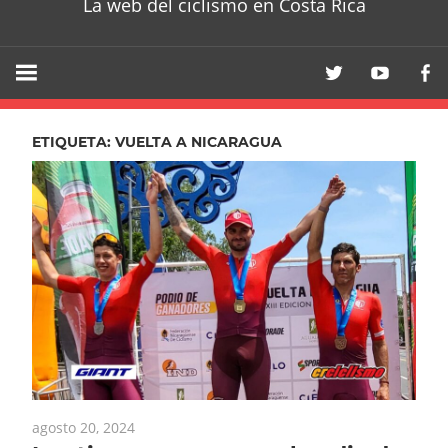
La web del ciclismo en Costa Rica
ETIQUETA:
VUELTA A NICARAGUA
agosto 20, 2024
■ ■ ■
• AIM OF THE EXERCISE: Copy out the lines above in full and unaltered, apart from the pictures.

• WRITTEN ANSWER:
La web del ciclismo en Costa Rica
ETIQUETA:
VUELTA A NICARAGUA
agosto 20, 2024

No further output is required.